DIRECTIONS: The result should hold only the lines from the one with "doors, high-end quality" through the final line of the data below, transcribed exactly, pictures left out.

Transcribed page contents:
-.-.-
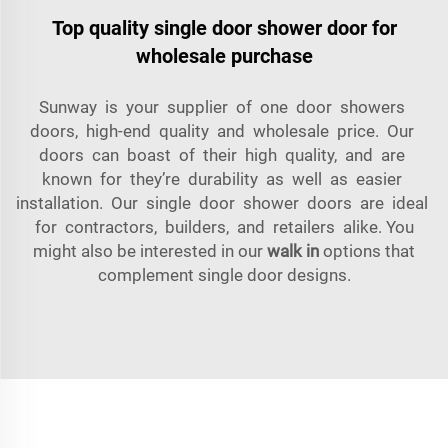
Top quality single door shower door for
wholesale purchase
Sunway is your supplier of one door showers
doors, high-end quality and wholesale price. Our
doors can boast of their high quality, and are
known for they’re durability as well as easier
installation. Our single door shower doors are ideal
for contractors, builders, and retailers alike. You
might also be interested in our
walk in
options that
complement single door designs.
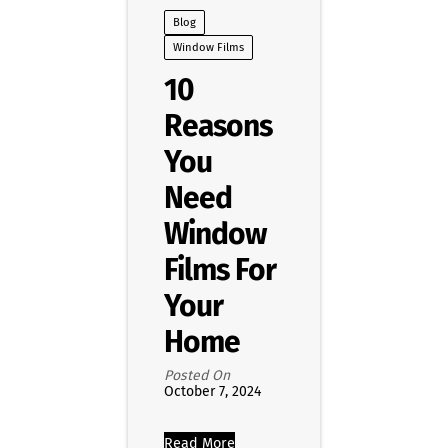
Blog
Window Films
10
Reasons
You
Need
Window
Films For
Your
Home
Posted On
October 7, 2024
Read More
-.-.-
RESULT:
doors, high-end quality and wholesale price. Our
doors can boast of their high quality, and are
known for they’re durability as well as easier
installation. Our single door shower doors are ideal
for contractors, builders, and retailers alike. You
might also be interested in our
walk in
options that
complement single door designs.
Blog
Window Films
10
Reasons
You
Need
Window
Films For
Your
Home
Posted On
October 7, 2024
Read More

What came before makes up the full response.